Problem details:
For the records that follow, please set down exactly the lines between the one holding "doivent passer un autre examen de" and the one holding "l'examen de", inclusive, and only those.

*** Opening Records supplied ***

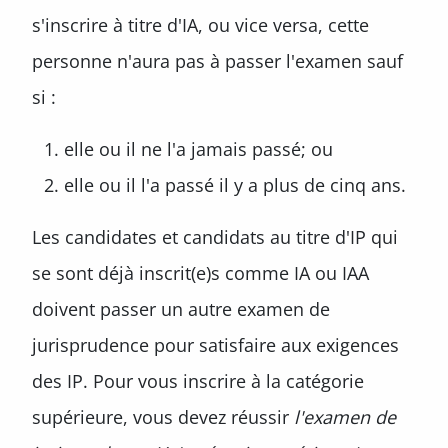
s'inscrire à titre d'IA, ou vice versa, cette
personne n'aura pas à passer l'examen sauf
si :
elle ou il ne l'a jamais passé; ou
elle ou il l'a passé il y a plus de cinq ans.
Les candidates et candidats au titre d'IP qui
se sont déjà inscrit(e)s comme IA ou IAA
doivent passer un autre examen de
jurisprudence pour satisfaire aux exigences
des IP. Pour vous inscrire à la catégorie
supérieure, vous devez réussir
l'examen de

*** Closing Records supplied ***
*** Opening Records supplied ***

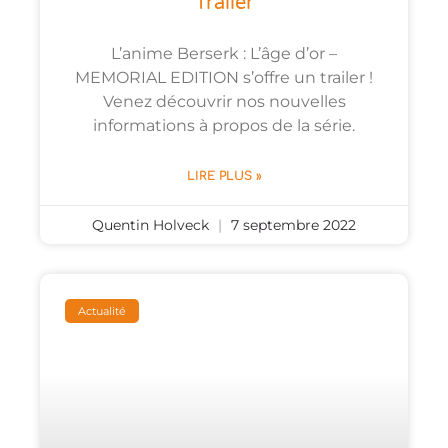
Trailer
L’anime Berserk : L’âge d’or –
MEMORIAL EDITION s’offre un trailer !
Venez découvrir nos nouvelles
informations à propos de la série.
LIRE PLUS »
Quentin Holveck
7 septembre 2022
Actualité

*** Closing Records supplied ***
*** Opening Records supplied ***

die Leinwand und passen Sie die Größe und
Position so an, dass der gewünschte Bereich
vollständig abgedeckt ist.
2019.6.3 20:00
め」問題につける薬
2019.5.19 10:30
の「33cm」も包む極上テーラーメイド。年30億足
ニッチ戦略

*** Closing Records supplied ***

Task solution:
doivent passer un autre examen de
jurisprudence pour satisfaire aux exigences
des IP. Pour vous inscrire à la catégorie
supérieure, vous devez réussir
l'examen de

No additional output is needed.